Participating artists are Korkut M. Akacik, Jesse Ryan Brown, Ted Fisher, Ky Johnston, Michaela Merryday, Cetin Oguz, Nathan Pietrykowski, Kayla Selby, Michael Stanley, and Robyn Wall.
As one would wait, a recurring theme in this year's faculty exhibition is the pandemic. Ted Fisher, a film manager specializing in arts and culture documentaries, produced a curt moving picture that reflects on the realities of artmaking amongst a pandemic. Cetin Oguz contributed a serial of drawings that explore how COVID-19 has redefined our personal and physical spaces with personal interactions mediated through electronic media. The drawings were created during virtual meetings with his students. Their multiple layers mimic the emotional turmoil many of the states experienced in the last year.
Although not straight related to the pandemic, the theme of Kayla Selby'south work takes on new relevance nether current circumstances. Selby uses unpredictable processes to simulate the complexities and potential clumsiness of human interactions, especially those that are overthought.
Nathan Pietrykowski'due south work documents his ramblings nigh boondocks through photographs, notes, and drawings which he after collages together to construct narratives that examine the psychogeography of place. Pietrykowski eventually developed a zine to let others to experience their environs in the same manner. The zine contains instructions on what to wait at, how to interact with the environment, and how to leave a marker on that place.

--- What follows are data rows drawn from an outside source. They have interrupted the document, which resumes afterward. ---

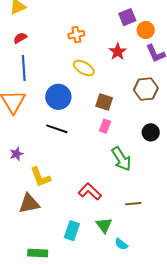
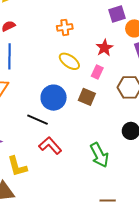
blue circle: (58, 97) -> (54, 98), moved
pink rectangle: (105, 126) -> (97, 72), moved
red L-shape: (90, 191) -> (50, 146), moved

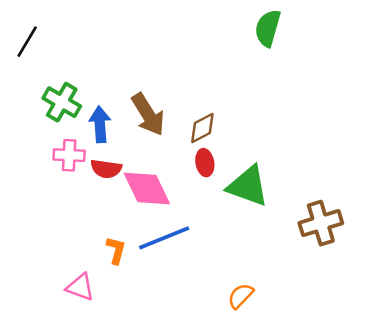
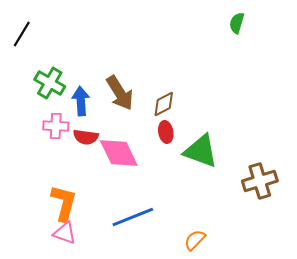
green semicircle: (268, 28) -> (237, 23), moved, size x0.7
blue line: (164, 238) -> (133, 217), moved
orange L-shape: (116, 250) -> (64, 203), moved, size x1.6

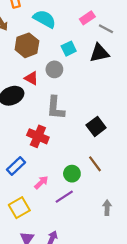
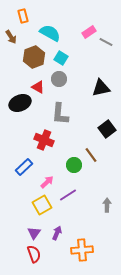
cyan square: (69, 49) -> (61, 58), moved, turned -32
black triangle: (99, 53) -> (101, 88), moved
black square: (96, 126) -> (107, 129), moved
brown line: (95, 164) -> (91, 155), moved
green circle: (72, 174) -> (74, 165), moved
yellow square: (19, 208) -> (42, 205), moved

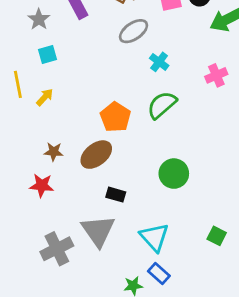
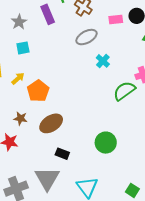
green semicircle: (162, 105) -> (124, 91), moved
orange pentagon: (115, 117) -> (38, 91), moved

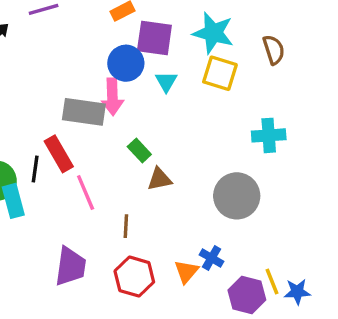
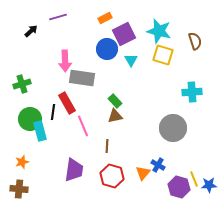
purple square: (154, 38) -> (124, 34), turned -35
pink arrow: (112, 97) -> (65, 61), moved
brown triangle: (159, 179) -> (115, 116), moved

Robyn Wall is a printmaker whose piece of work likewise focuses on her surroundings. Wall is interested in the narratives we construct about neighborhoods based on the structures and remnants nosotros run into at that place – pizza boxes that reveal a neighbor's favorite pizza brand, discarded toys that betray the age of children living there, or abased furniture that announces a neighbor'south move.
Jesse Ryan Brown explores the relationship betwixt objects and the passing of fourth dimension in a different manner. His Cipher, Having Arrived, Will Stay uses appropriated 35mm slides equally a meditation on the cyclical nature of fourth dimension.
Michael Stanley'south large-calibration steel and LED sculpture is a commentary on the pressures imposed upon us and our responses to them.
Korkut Akacik works in digital and new media. His piece of work addresses political and social bug. He is trying to appoint his viewers through unexpected encounters with seductively beautiful imagery or, alternately, with agonizing images and sounds. Often, Akacik projects these images onto crumpled surfaces, the resulting distortion serves as a metaphor for the distortion of facts.
Ky Johnston'due south new work presents a reflection on his roots in pottery and a continued try to blend influences from various sources into functional pottery. The work shown here is based on functional forms which have been contradistinct or stretched, sometimes cut or faceted. The glazes use common materials including various clays, woods ash, and some raw pigments, and are fired with gas. His goal is to permit the materials, processes, and long history of the craft to inform the finish result.
Michaela Merryday's research interests focus on sustainability and the part of culture in promoting sustainability. The jewelry shown here was fashioned from forest waste produced by article of furniture making and sculpture classes at DSU.
DSU'due south Annual Faculty Exhibition will exist on view until Oct 28. A closing reception will exist held on Thursday, October 28 from 5:00 to 7:00 pm. The gallery is open up Monday through Thursday 8:00 a.m. to five:00 p.m. and Friday 8:00 a.1000. to 4:00 p.g. The gallery is closed on weekends, holidays, and during semester breaks. Masks are required in all DSU facilities.